National Day of Action PDF Print E-mail
Monday, 27 August 2007

The Freedom of Expression Network (FXN) will be hosting its first National Day of Action with events across four provinces on Thursday, 30 August 2007 to raise awareness and build solidarity against repression and how the Regulation of Gatherings Act has been manipulated in an attempt to silence poor and other marginalized groups. Scores of organizations will join hands in solidarity on the 30th of August against attempts to intimidate, harass, victimize, unlawfully arrest and torture protesters. These actions by the state are unacceptable violations of our human rights, enshrined in our nation's constitution. 

The Network, facilitated by the Freedom of Expression Institute (FXI), is a nationwide collective of social movements, residents associations, NGOs, and other civil society organisations that seeks to unite social movements and other organisations around issues of state repression and criminalization of dissent.

The 30th of August was chosen as Anti-Repression Day in commemoration of the late Teboho Mkhonza who was shot dead at age 17 during police violence at a protest in Harrismith, Ntabazwe in 2004.  Yet whether it is in Sebokeng or Soweto, Mamelodi or Middleburg, Kennedy Rd (Durban) or Khayelitsha, people of South Africa are facing greater and greater threats as they attempt to exercise their basic right to speak out.

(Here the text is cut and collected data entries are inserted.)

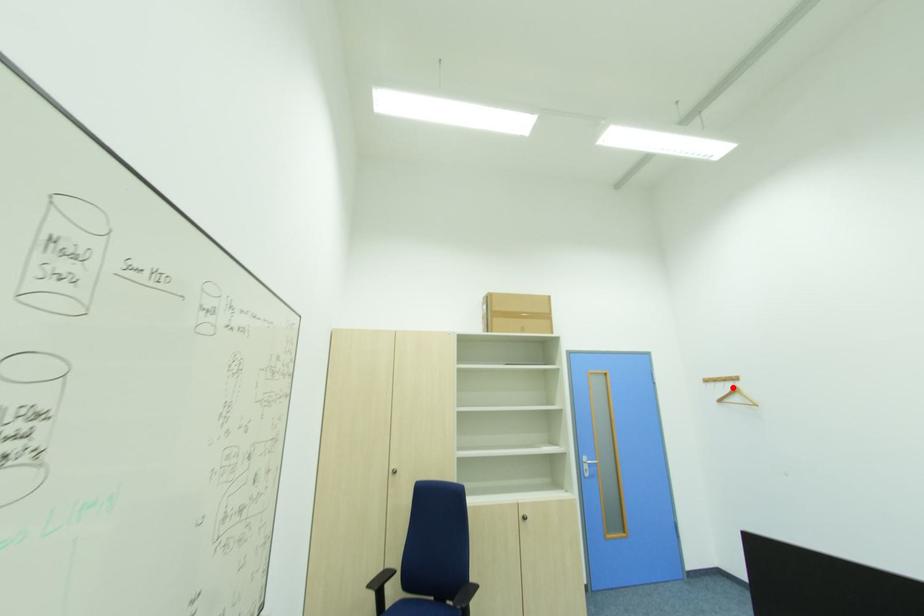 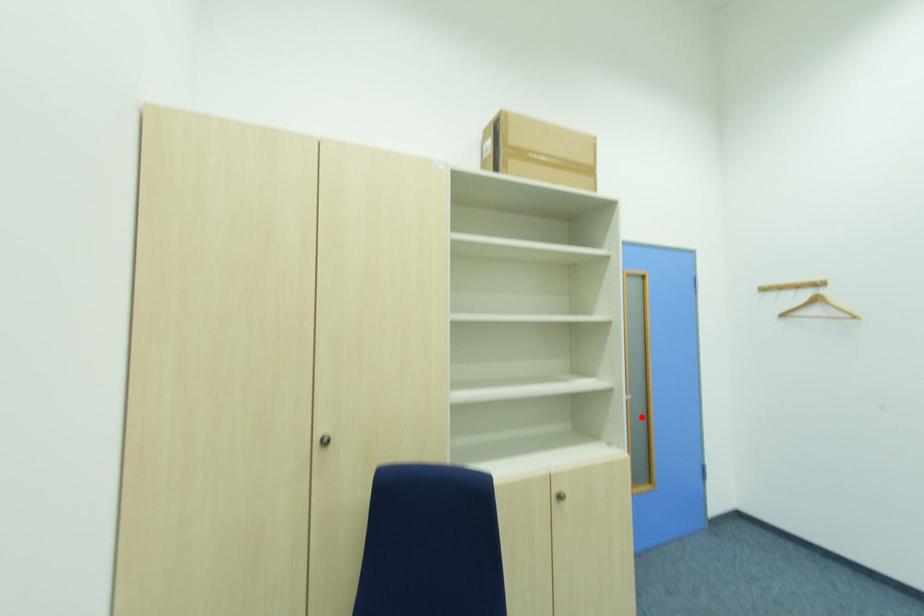 I am providing you with two images of the same scene from different viewpoints. A red point is marked on the first image and another point is marked on the second image. Is the red point in image1 aligned with the point shown in image2?

No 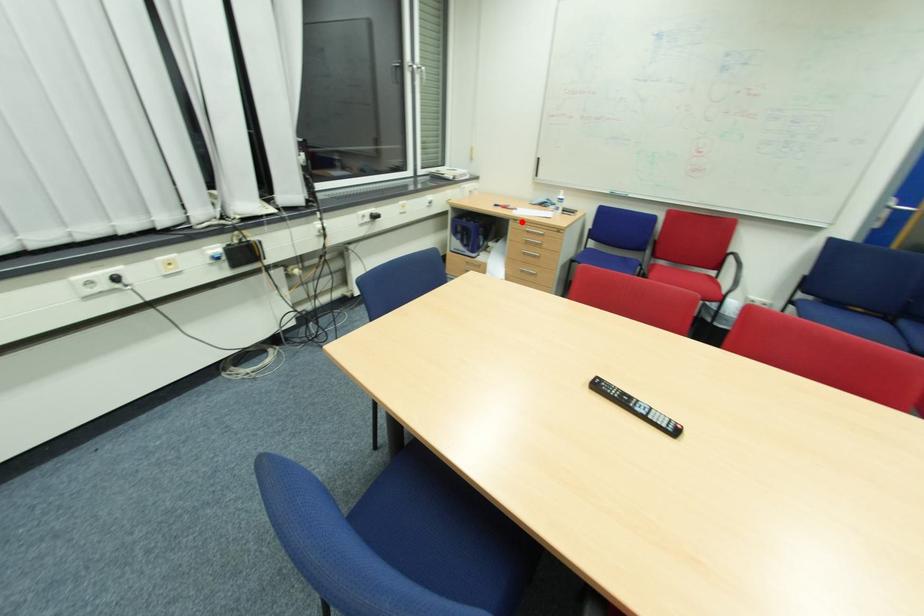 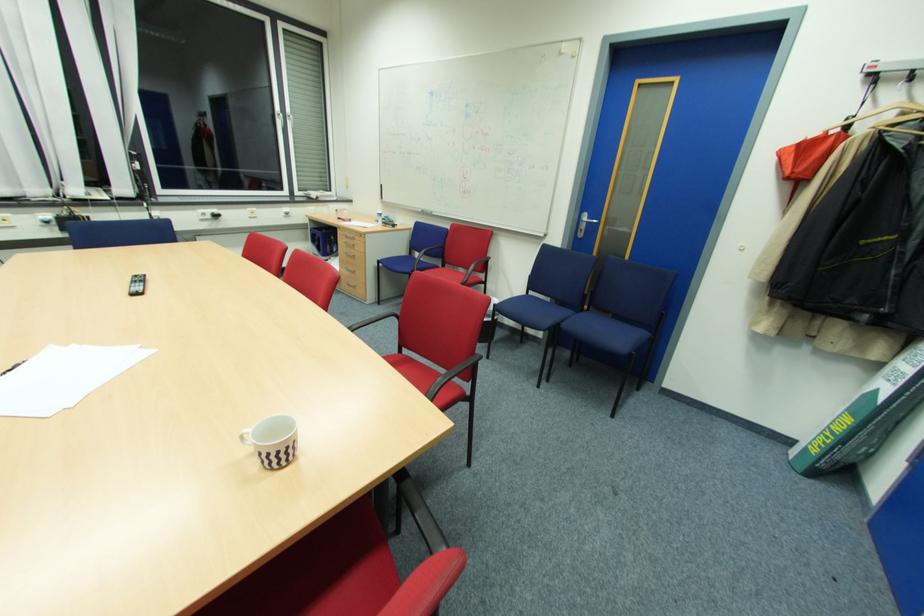 Question: I am providing you with two images of the same scene from different viewpoints. Image1 has a red point marked. In image2, the corresponding 3D location appears at what relative position? Reply with the corresponding letter.

Choices:
 (A) Closer
 (B) Farther

Answer: (B)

The events in the four provinces are as follows:

  • Gauteng: Participants from communities all over Johannesburg will be marching from the FXI Offices in Braamfontein to the Gauteng Legislature building in the city centre to deliver a memorandum to MEC for Community Safety Firoz Cachalia to express their concerns over increasing police repression in the face of service-delivery protests and other civil society action. Marchers will convene at 11am at the corner of Station and De Korte Streets, Braamfontein before proceeding to the Legislature for delivery of the memorandum at 1pm.
  • Western Cape: Participants from various Cape Town communities will stage a march to Parliament to hand a memorandum to Minister of Safety and Security Charles Nqakula expressing their concerns over similar acts of police repression there. Marchers will convene at 11am at Keizergracht before proceeding to the Parliament for delivery of the memorandum at 1pm.
  • KwaZulu-Natal: Participants from the Durban area will be convening to hold a press conference on police repression before delivering a memorandum to a local police station outlining grievances concerning recent police brutality, particularly against shack-dwellers.
  • Free State: Participants from various parts of the Free State will convene in Harrismith to commemorate the death of Teboho Mkhonza and stand together against continuing harassment and intimidation of civil society in that region.